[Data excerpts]
Segment Open

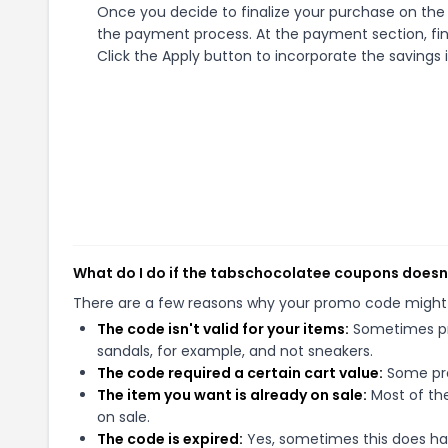
Once you decide to finalize your purchase on the t
the payment process. At the payment section, fin
Click the Apply button to incorporate the savings i
What do I do if the tabschocolatee coupons doesn
There are a few reasons why your promo code might
The code isn't valid for your items:
Sometimes pro
sandals, for example, and not sneakers.
The code required a certain cart value:
Some pro
The item you want is already on sale:
Most of the
on sale.
The code is expired:
Yes, sometimes this does hap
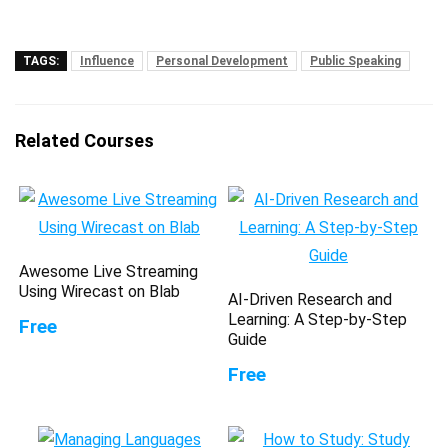
TAGS:
Influence
Personal Development
Public Speaking
Related Courses
Awesome Live Streaming
Using Wirecast on Blab
AI-Driven Research and
Learning: A Step-by-Step
Free
Guide
Free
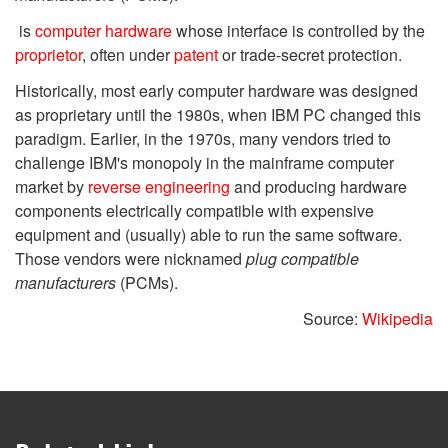
is
computer hardware
whose interface is controlled by the
proprietor
, often under
patent
or trade-secret protection.
Historically, most early computer hardware was designed
as proprietary until the 1980s, when IBM PC changed this
paradigm. Earlier, in the 1970s, many vendors tried to
challenge IBM's monopoly in the mainframe computer
market by
reverse engineering
and producing hardware
components electrically compatible with expensive
equipment and (usually) able to run the same software.
Those vendors were nicknamed
plug compatible
manufacturers
(PCMs).
Source:
Wikipedia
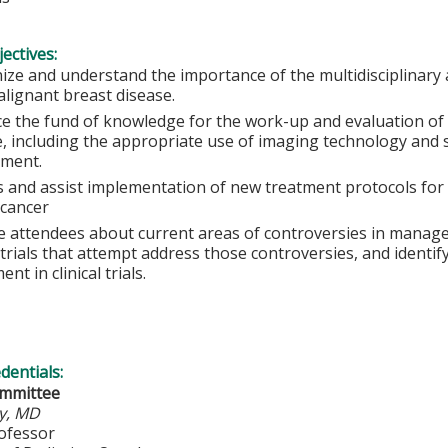
ectives:
ize and understand the importance of the multidisciplinary 
alignant breast disease.
e the fund of knowledge for the work-up and evaluation of 
e, including the appropriate use of imaging technology and 
ment.
s and assist implementation of new treatment protocols for 
 cancer
e attendees about current areas of controversies in manage
l trials that attempt address those controversies, and identi
ent in clinical trials.
edentials:
ommittee
y, MD
rofessor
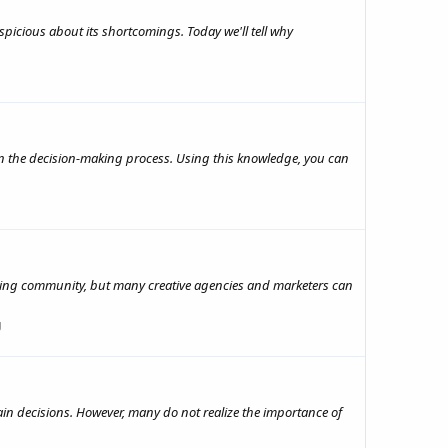
picious about its shortcomings. Today we'll tell why
in the decision-making process. Using this knowledge, you can
tising community, but many creative agencies and marketers can
g
in decisions. However, many do not realize the importance of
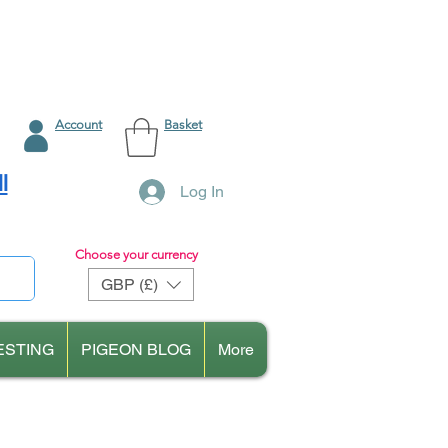
Account
Basket
l
Log In
Choose your currency
GBP (£)
ESTING
PIGEON BLOG
More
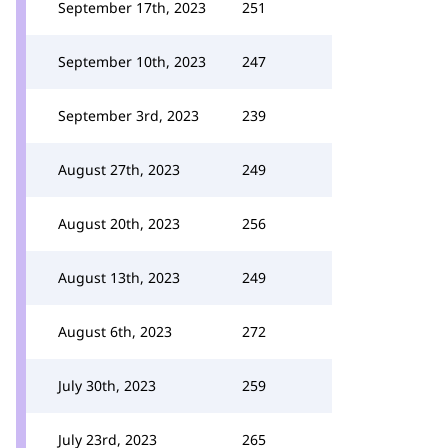
September 17th, 2023
251
September 10th, 2023
247
September 3rd, 2023
239
August 27th, 2023
249
August 20th, 2023
256
August 13th, 2023
249
August 6th, 2023
272
July 30th, 2023
259
July 23rd, 2023
265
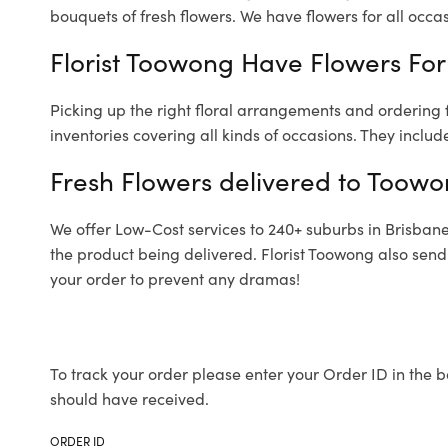
bouquets of fresh flowers.
We have flowers for all occasi
Florist Toowong Have Flowers For 
Picking up the right floral arrangements and ordering
inventories covering all kinds of occasions. They includ
Fresh Flowers delivered to Toowo
We offer Low-Cost services to 240+ suburbs in Brisbane a
the product being delivered. Florist Toowong also send
your order to prevent any dramas!
To track your order please enter your Order ID in the b
should have received.
ORDER ID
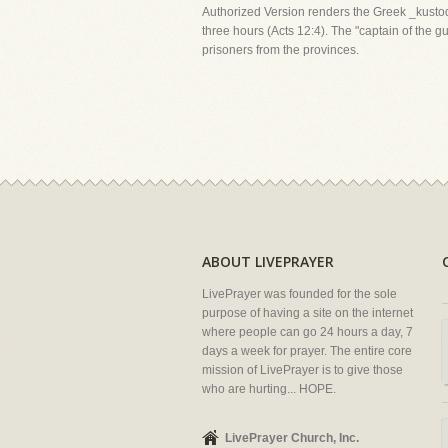
Authorized Version renders the Greek _kustod
three hours (Acts 12:4). The "captain of the 
prisoners from the provinces.
ABOUT LIVEPRAYER
LivePrayer was founded for the sole
purpose of having a site on the internet
where people can go 24 hours a day, 7
days a week for prayer. The entire core
mission of LivePrayer is to give those
who are hurting... HOPE.
LivePrayer Church, Inc.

Segment Closed

Write every line above out again exactly; pictures do not belong in the copy.

Once you decide to finalize your purchase on the t
the payment process. At the payment section, fin
Click the Apply button to incorporate the savings i
What do I do if the tabschocolatee coupons doesn
There are a few reasons why your promo code might
The code isn't valid for your items:
Sometimes pro
sandals, for example, and not sneakers.
The code required a certain cart value:
Some pro
The item you want is already on sale:
Most of the
on sale.
The code is expired:
Yes, sometimes this does hap
TAGS:
Influence
Personal Development
Public Speaking
Related Courses
Awesome Live Streaming
Using Wirecast on Blab
AI-Driven Research and
Learning: A Step-by-Step
Free
Guide
Free
is
computer hardware
whose interface is controlled by the
proprietor
, often under
patent
or trade-secret protection.
Historically, most early computer hardware was designed
as proprietary until the 1980s, when IBM PC changed this
paradigm. Earlier, in the 1970s, many vendors tried to
challenge IBM's monopoly in the mainframe computer
market by
reverse engineering
and producing hardware
components electrically compatible with expensive
equipment and (usually) able to run the same software.
Those vendors were nicknamed
plug compatible
manufacturers
(PCMs).
Source:
Wikipedia
ectives:
ize and understand the importance of the multidisciplinary 
alignant breast disease.
e the fund of knowledge for the work-up and evaluation of 
e, including the appropriate use of imaging technology and 
ment.
s and assist implementation of new treatment protocols for 
 cancer
e attendees about current areas of controversies in manage
l trials that attempt address those controversies, and identi
ent in clinical trials.
edentials:
ommittee
y, MD
rofessor
picious about its shortcomings. Today we'll tell why
in the decision-making process. Using this knowledge, you can
tising community, but many creative agencies and marketers can
g
in decisions. However, many do not realize the importance of
Account
Basket
l
Log In
Choose your currency
GBP (£)
ESTING
PIGEON BLOG
More
September 17th, 2023
251
September 10th, 2023
247
September 3rd, 2023
239
August 27th, 2023
249
August 20th, 2023
256
August 13th, 2023
249
August 6th, 2023
272
July 30th, 2023
259
July 23rd, 2023
265
bouquets of fresh flowers.
We have flowers for all occasi
Florist Toowong Have Flowers For 
Picking up the right floral arrangements and ordering
inventories covering all kinds of occasions. They includ
Fresh Flowers delivered to Toowo
We offer Low-Cost services to 240+ suburbs in Brisbane a
the product being delivered. Florist Toowong also send
your order to prevent any dramas!
To track your order please enter your Order ID in the b
should have received.
ORDER ID
Authorized Version renders the Greek _kustod
three hours (Acts 12:4). The "captain of the 
prisoners from the provinces.
ABOUT LIVEPRAYER
LivePrayer was founded for the sole
purpose of having a site on the internet
where people can go 24 hours a day, 7
days a week for prayer. The entire core
mission of LivePrayer is to give those
who are hurting... HOPE.
LivePrayer Church, Inc.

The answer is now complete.